As the dosage of the GCNs increases to the electrical conduction zone of 10.0–12.0 wt%, the electrical conduction fillers of GNPs, CNTs, and NCBs are closer to each other; furthermore, the distances between the adjacent electrical conduction fillers are further shortened. Some of the electrical conduction fillers are even contacted with each other, which can be seen from Figure 5(d). Thus, lots of electrical conduction networks are generated stably by the tunneling effect, field emission, and contact conduction. Thus, contact conduction is the primary electrical conduction way of the composites. However, the stable electrical conduction networks are hard to change when the specimen is subjected to compression. Consequently, GCN12 presents the lowest electrical resistivity and higher self-sensing property.

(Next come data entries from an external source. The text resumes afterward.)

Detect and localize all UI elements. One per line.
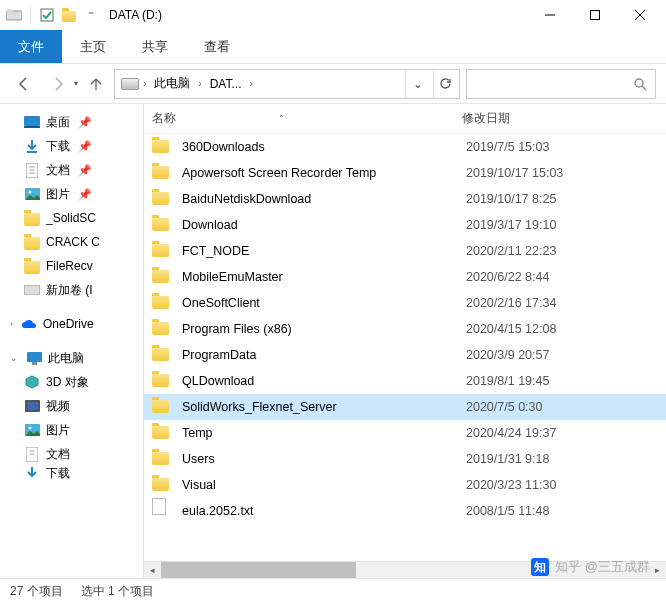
- downloads-icon: [24, 138, 40, 154]
- svg-rect-0: [6, 11, 22, 20]
- breadcrumb-sep-icon[interactable]: ›: [143, 78, 146, 89]
- onedrive-icon: [21, 316, 37, 332]
- file-list[interactable]: 360Downloads2019/7/5 15:03Apowersoft Scr…: [144, 134, 666, 561]
- file-date: 2019/3/17 19:10: [466, 218, 666, 232]
- scroll-right-icon[interactable]: ▸: [649, 562, 666, 579]
- zhihu-logo-icon: 知: [531, 558, 549, 576]
- back-button[interactable]: [10, 70, 38, 98]
- nav-downloads[interactable]: 下载📌: [0, 134, 143, 158]
- forward-button[interactable]: [44, 70, 72, 98]
- expand-icon[interactable]: ›: [10, 319, 13, 329]
- file-name: 360Downloads: [182, 140, 466, 154]
- qat-folder-icon[interactable]: [59, 5, 79, 25]
- nav-folder[interactable]: FileRecv: [0, 254, 143, 278]
- nav-label: 3D 对象: [46, 374, 89, 391]
- search-input[interactable]: [466, 69, 656, 99]
- file-row[interactable]: ProgramData2020/3/9 20:57: [144, 342, 666, 368]
- file-row[interactable]: Download2019/3/17 19:10: [144, 212, 666, 238]
- nav-drive[interactable]: 新加卷 (I: [0, 278, 143, 302]
- maximize-button[interactable]: [572, 0, 617, 30]
- nav-documents[interactable]: 文档📌: [0, 158, 143, 182]
- file-name: Temp: [182, 426, 466, 440]
- file-name: QLDownload: [182, 374, 466, 388]
- nav-label: 下载: [46, 466, 70, 480]
- folder-icon: [24, 258, 40, 274]
- nav-pictures[interactable]: 图片📌: [0, 182, 143, 206]
- nav-documents2[interactable]: 文档: [0, 442, 143, 466]
- column-headers: 名称˄ 修改日期: [144, 104, 666, 134]
- nav-label: CRACK C: [46, 235, 100, 249]
- file-row[interactable]: Visual2020/3/23 11:30: [144, 472, 666, 498]
- nav-videos[interactable]: 视频: [0, 394, 143, 418]
- address-bar[interactable]: › 此电脑 › DAT... › ⌄: [114, 69, 460, 99]
- file-row[interactable]: 360Downloads2019/7/5 15:03: [144, 134, 666, 160]
- nav-pictures2[interactable]: 图片: [0, 418, 143, 442]
- file-date: 2020/4/15 12:08: [466, 322, 666, 336]
- breadcrumb-sep-icon[interactable]: ›: [198, 78, 201, 89]
- scroll-left-icon[interactable]: ◂: [144, 562, 161, 579]
- breadcrumb-data[interactable]: DAT...: [206, 77, 246, 91]
- pin-icon: 📌: [78, 164, 92, 177]
- breadcrumb-thispc[interactable]: 此电脑: [150, 75, 194, 92]
- history-dropdown-icon[interactable]: ▾: [74, 79, 78, 88]
- file-date: 2020/4/24 19:37: [466, 426, 666, 440]
- qat-overflow-icon[interactable]: ⁼: [81, 5, 101, 25]
- file-row[interactable]: SolidWorks_Flexnet_Server2020/7/5 0:30: [144, 394, 666, 420]
- nav-folder[interactable]: _SolidSC: [0, 206, 143, 230]
- svg-rect-22: [27, 402, 38, 410]
- file-row[interactable]: BaiduNetdiskDownload2019/10/17 8:25: [144, 186, 666, 212]
- tab-view[interactable]: 查看: [186, 30, 248, 63]
- minimize-button[interactable]: [527, 0, 572, 30]
- tab-share[interactable]: 共享: [124, 30, 186, 63]
- scrollbar-thumb[interactable]: [161, 562, 356, 578]
- folder-icon: [152, 372, 170, 390]
- file-name: MobileEmuMaster: [182, 270, 466, 284]
- folder-icon: [152, 242, 170, 260]
- videos-icon: [24, 398, 40, 414]
- svg-rect-10: [24, 126, 40, 128]
- nav-downloads2[interactable]: 下载: [0, 466, 143, 480]
- up-button[interactable]: [84, 72, 108, 96]
- close-button[interactable]: [617, 0, 662, 30]
- file-name: Download: [182, 218, 466, 232]
- drive-icon: [121, 78, 139, 90]
- nav-onedrive[interactable]: ›OneDrive: [0, 312, 143, 336]
- nav-desktop[interactable]: 桌面📌: [0, 110, 143, 134]
- pictures-icon: [24, 422, 40, 438]
- file-date: 2019/10/17 8:25: [466, 192, 666, 206]
- file-row[interactable]: Program Files (x86)2020/4/15 12:08: [144, 316, 666, 342]
- breadcrumb-sep-icon[interactable]: ›: [249, 78, 252, 89]
- tab-home[interactable]: 主页: [62, 30, 124, 63]
- file-row[interactable]: Temp2020/4/24 19:37: [144, 420, 666, 446]
- file-row[interactable]: FCT_NODE2020/2/11 22:23: [144, 238, 666, 264]
- nav-label: 新加卷 (I: [46, 282, 93, 299]
- refresh-button[interactable]: [433, 70, 457, 98]
- drive-icon: [24, 282, 40, 298]
- item-count: 27 个项目: [10, 583, 63, 600]
- folder-icon: [152, 320, 170, 338]
- tab-file[interactable]: 文件: [0, 30, 62, 63]
- address-dropdown-icon[interactable]: ⌄: [405, 70, 429, 98]
- svg-point-24: [28, 427, 31, 430]
- nav-folder[interactable]: CRACK C: [0, 230, 143, 254]
- file-row[interactable]: eula.2052.txt2008/1/5 11:48: [144, 498, 666, 516]
- nav-3d-objects[interactable]: 3D 对象: [0, 370, 143, 394]
- desktop-icon: [24, 114, 40, 130]
- file-date: 2020/7/5 0:30: [466, 400, 666, 414]
- file-name: BaiduNetdiskDownload: [182, 192, 466, 206]
- column-date[interactable]: 修改日期: [462, 110, 666, 127]
- file-row[interactable]: OneSoftClient2020/2/16 17:34: [144, 290, 666, 316]
- nav-thispc[interactable]: ⌄此电脑: [0, 346, 143, 370]
- file-name: eula.2052.txt: [182, 504, 466, 516]
- column-name[interactable]: 名称˄: [152, 110, 462, 127]
- navigation-pane: 桌面📌 下载📌 文档📌 图片📌 _SolidSC CRACK C FileRec…: [0, 104, 144, 578]
- file-row[interactable]: MobileEmuMaster2020/6/22 8:44: [144, 264, 666, 290]
- watermark-text: 知乎 @三五成群: [555, 558, 650, 576]
- nav-label: FileRecv: [46, 259, 93, 273]
- collapse-icon[interactable]: ⌄: [10, 353, 18, 363]
- qat-checkbox-icon[interactable]: [37, 5, 57, 25]
- file-row[interactable]: Apowersoft Screen Recorder Temp2019/10/1…: [144, 160, 666, 186]
- file-row[interactable]: QLDownload2019/8/1 19:45: [144, 368, 666, 394]
- file-row[interactable]: Users2019/1/31 9:18: [144, 446, 666, 472]
- nav-label: 此电脑: [48, 350, 84, 367]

Because of NCBs present advantages as fine filling effect, stability at high thermal, low cost, and electrical resistivity is lowered by about 10⁻¹ Ω·cm; thus, NCBs become attractive electrical conduction fillers. Li et al. [4] and Hussain et al. [44] indicate that the percolation of cementitious composites containing NCBs is 1.0–2.0 wt%. For the reason that the high specific surface area, they can tightly adhere to each other and agglomerate easily within cementitious composites through the van der Waals force, resulting in defective sites inside the composites [35,36,37,38]. At the same time, the NCBs present high water absorption due to the rough surface, which can decrease the effective water-to-binder ratio of the composites. To address the disadvantages of intrinsic self-sensing cementitious composites with single electrical conduction fillers, some researchers proposed hybrid electrical conduction fillers due to their synergistic effect [45,46]. Zhang et al. used the NCBs together with CNTs to develop self-sensing cementitious composites. The NCBs and CNTs with short range and long range can stimulate the generation of extensive conduction pathways inside the cementitious composites; thus, more distance among the electrical conduction fillers can be changed and lead to sensitive self-sensing performance subjected to compression. These composites with a concentration of 2.40 vol% of the hybrid NCBs and CNTs present stable sensing properties, and the maximum magnitude of FCR is reached up to 25.4% [47,48]. Although the percolation of the GCNs in the present article is 4.0–10.0 wt%, which is higher than that in the previous research, they presented a higher single-to-noise ratio and sensitivity, as well as a simplified dispersion technique.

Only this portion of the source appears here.